▸ Task directions:
What is needed is a single figure: how many lines of the records below contain the word "sfondo".

(Records from a data source)
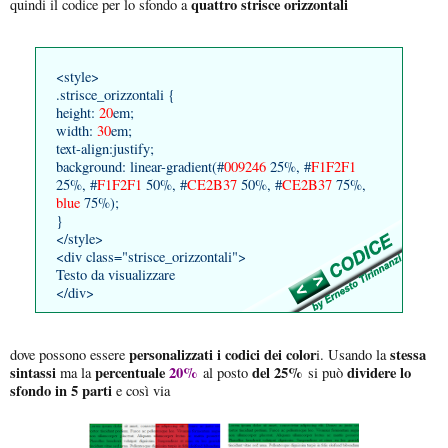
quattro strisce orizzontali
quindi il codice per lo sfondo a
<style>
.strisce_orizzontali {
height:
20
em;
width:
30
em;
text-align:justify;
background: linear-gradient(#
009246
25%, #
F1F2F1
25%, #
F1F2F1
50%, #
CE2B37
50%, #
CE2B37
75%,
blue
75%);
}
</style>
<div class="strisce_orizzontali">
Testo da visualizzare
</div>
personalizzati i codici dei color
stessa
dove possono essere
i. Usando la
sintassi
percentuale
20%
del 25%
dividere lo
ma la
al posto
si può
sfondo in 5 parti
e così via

==

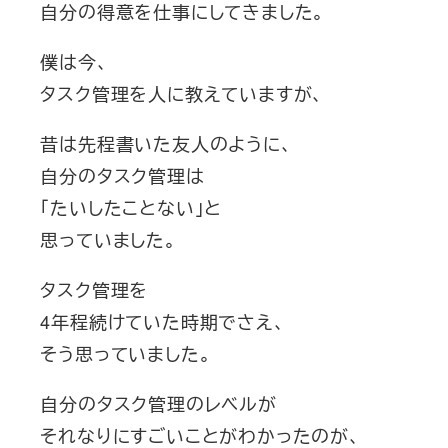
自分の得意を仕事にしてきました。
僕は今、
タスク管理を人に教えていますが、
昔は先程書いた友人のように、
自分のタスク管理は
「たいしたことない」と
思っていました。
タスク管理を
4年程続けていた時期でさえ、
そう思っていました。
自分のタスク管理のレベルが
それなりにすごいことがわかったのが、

▸ Completed exercise:
2